### Exercise instructions
Go through the data below and return each line containing the word "écrire".

-------

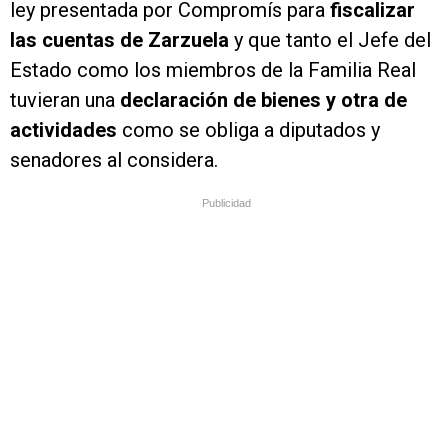
ley presentada por Compromís para
fiscalizar
las cuentas de Zarzuela
y que tanto el Jefe del
Estado como los miembros de la Familia Real
tuvieran una
declaración de bienes y otra de
actividades
como se obliga a diputados y
senadores al considera.
Publicidad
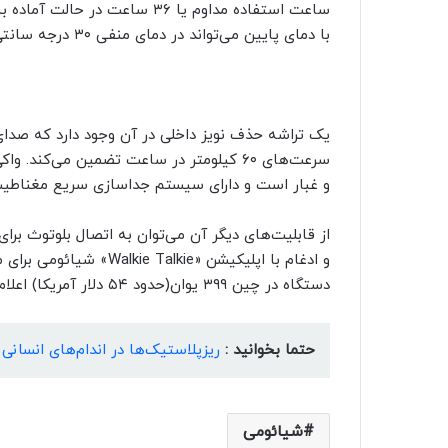
ساعت استفاده مداوم یا ۳۶ ساعت
با دمای پایین می‌تواند در دمای منفی ۳۰ درجه سانتی گراد کار کند.
یک تراشه حذف نویز داخلی در آن وجود دارد که صدای 
و غبار است و دارای سیستم جداسازی سریع مغناطیس
از قابلیت‌های دیگر آن می‌توان به اتصال بلوتوث ب
و ادغام با اپلیکیشن «kie
دستگاه در چین ۳۹۹ یوان(حدود ۵۴ دلار آمریکا) اعلام شده است.
حتما بخوانید :
ریزپلاستیک‌ها در اندام‌های انسانی
شیائومی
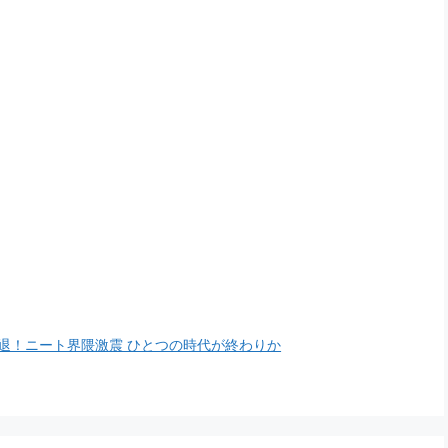
撃引退！ニート界隈激震 ひとつの時代が終わりか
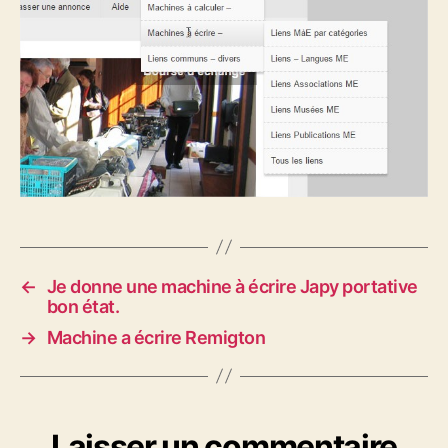
←
Je donne une machine à écrire Japy portative
bon état.
→
Machine a écrire Remigton
Laisser un commentaire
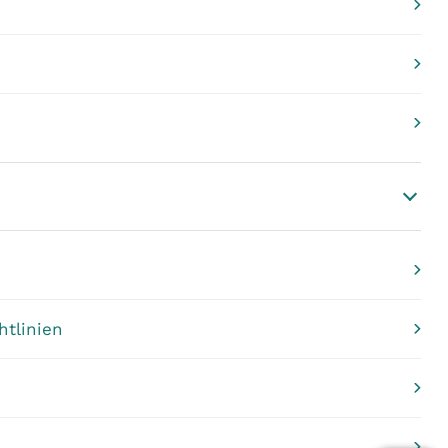
htlinien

-------

### Finished task
Je donne une machine à écrire Japy portative
Machine a écrire Remigton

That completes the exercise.